In a significant move, five House members from the Ways & Means Committee notified President Obama that global tribunal provisions should be excluded from future trade treaties.
Most, if not all, of these congressmen have voted for past agreements that did included the Investor State Dispute Settlement (global tribunal) mechanism. ISDS basically means that foreign corporations can sue our local, state or federal governments before global tribunals rather than in the US courts.
Even pro-trade agreement organizations have been expressing discomfort over ISDS provisions. The Germans have also said that they don’t want them.
Here is the letter.
December 17, 2014
The Honorable Barack Obama
President of the United States of America
The White House
Washington, DC 20500
Dear Mr. President:
We thank you for your efforts to grow the economy, provide greater opportunities for working people and promote more sustainable energy and environmental policies. As you begin negotiations on the Trans-Atlantic Trade and Investment Partnership (TTIP), we urge you to seek investment rules that further these goals by ensuring an appropriate balance between investor protections and the public interest.

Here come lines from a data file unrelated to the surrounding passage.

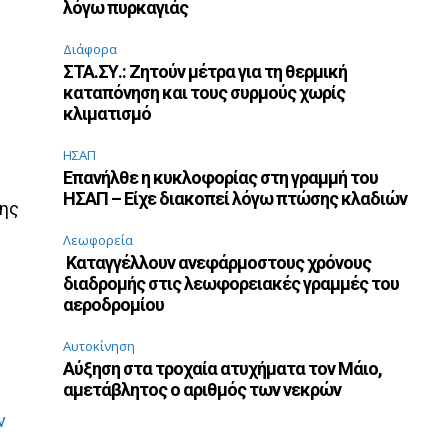
λόγω πυρκαγιάς
Διάφορα
ΣΤΑ.ΣΥ.: Ζητούν μέτρα για τη θερμική
ς
καταπόνηση και τους συρμούς χωρίς
κλιματισμό
ΗΣΑΠ
ς
Επανήλθε η κυκλοφορίας στη γραμμή του
ΗΣΑΠ – Είχε διακοπεί λόγω πτώσης κλαδιών
έης
Λεωφορεία
Καταγγέλλουν ανεφάρμοστους χρόνους
διαδρομής στις λεωφορειακές γραμμές του
αεροδρομίου
Αυτοκίνηση
Αύξηση στα τροχαία ατυχήματα τον Μάιο,
αμετάβλητος ο αριθμός των νεκρών
ν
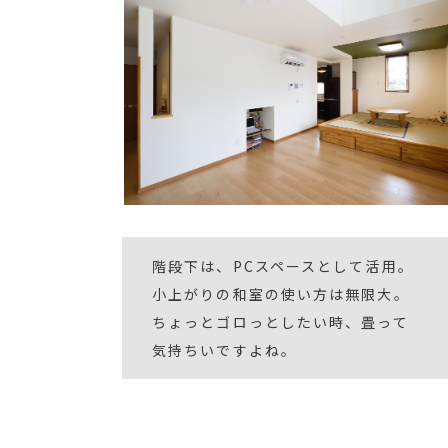
階段下は、PCスペースとして活用。
小上がりの和室の使い方は無限大。
ちょっとゴロっとしたい時、畳って
気持ちいですよね。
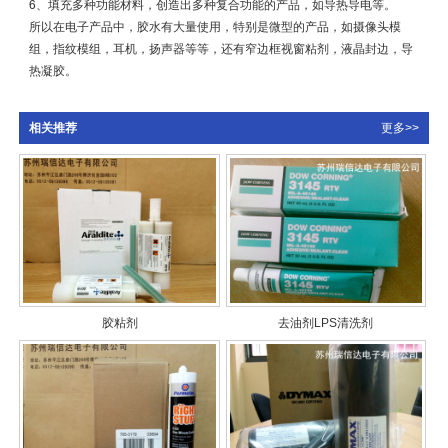
6、填充多种功能材料，创造出多种复合功能的产品，如导热导电等。
所以在电子产品中，胶水有大量使用，特别是微型的产品，如摄像头模
组，指纹模组，耳机，扬声器等等，还有窄边框视窗粘剂，液晶封边，导
热凝胶。
相关推荐
更多>>
胶粘剂
去油剂LPS清洗剂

Congress has repeatedly expressed concerns about the investment provisions of U.S. trade agreements. The inclusion of investor-to-state dispute settlement process (ISDS) in previous trade agreements advantages foreign investors over domestic ones and threatens US laws, regulations, and judicial decisions protecting health and public safety. These provisions provide foreign investors the right to either bypass our own courts entirely or to undermine them by challenging their results before panels of private arbitrators who are not required to protect the public interest or to utilize American legal principles and precedent.

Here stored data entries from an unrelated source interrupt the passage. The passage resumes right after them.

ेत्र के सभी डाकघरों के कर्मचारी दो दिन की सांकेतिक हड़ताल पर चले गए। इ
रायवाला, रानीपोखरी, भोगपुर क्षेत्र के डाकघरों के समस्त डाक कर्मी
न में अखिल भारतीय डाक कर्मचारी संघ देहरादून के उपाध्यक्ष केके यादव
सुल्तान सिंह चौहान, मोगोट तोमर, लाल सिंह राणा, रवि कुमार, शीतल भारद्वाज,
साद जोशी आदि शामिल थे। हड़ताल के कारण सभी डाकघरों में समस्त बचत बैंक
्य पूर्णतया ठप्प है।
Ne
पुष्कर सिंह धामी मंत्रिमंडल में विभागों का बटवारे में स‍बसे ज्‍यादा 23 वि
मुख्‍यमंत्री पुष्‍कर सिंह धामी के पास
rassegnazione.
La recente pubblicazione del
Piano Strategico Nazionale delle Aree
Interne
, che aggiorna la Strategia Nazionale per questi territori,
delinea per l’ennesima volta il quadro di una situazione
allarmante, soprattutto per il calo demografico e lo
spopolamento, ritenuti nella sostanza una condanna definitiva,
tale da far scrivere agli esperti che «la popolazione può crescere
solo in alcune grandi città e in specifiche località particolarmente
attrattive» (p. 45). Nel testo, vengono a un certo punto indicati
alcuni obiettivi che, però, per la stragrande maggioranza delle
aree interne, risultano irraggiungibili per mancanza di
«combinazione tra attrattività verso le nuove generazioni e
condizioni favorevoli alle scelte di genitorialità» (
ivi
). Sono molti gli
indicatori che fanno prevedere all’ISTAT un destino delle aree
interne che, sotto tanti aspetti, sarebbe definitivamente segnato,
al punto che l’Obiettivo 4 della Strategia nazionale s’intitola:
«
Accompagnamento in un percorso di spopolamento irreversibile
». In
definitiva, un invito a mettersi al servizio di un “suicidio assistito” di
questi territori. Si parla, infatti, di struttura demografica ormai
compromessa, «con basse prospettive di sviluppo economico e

We share your goals of ensuring that U.S. interests that invest abroad are not treated in a discriminatory fashion or denied fair opportunity to seek and achieve redress of grievances and believe they can be attained in TTIP without the inclusion of ISDS provisions. Quite simply, there is no need for ISDS in a free trade agreement between developed countries with well-established court systems, like the United States and the countries of the European Union. France, Germany, and the United Kingdom, are but a few of European Union countries party to TTIP in which the rule of law is not in doubt. According to the Chamber of Commerce, U.S. firms already have $2.3 trillion directly invested in EU countries, suggesting that U.S. businesses already believe investments in EU countries are safe. Additionally, the absence of such mechanisms in the U.S.-Australia Free Trade Agreement, the earlier U.S.-Canada Free Trade Agreement, and the U.S.- Israel Free Trade Agreement provide relevant precedent that counsels against including investor-state dispute settlement provisions in the TTIP.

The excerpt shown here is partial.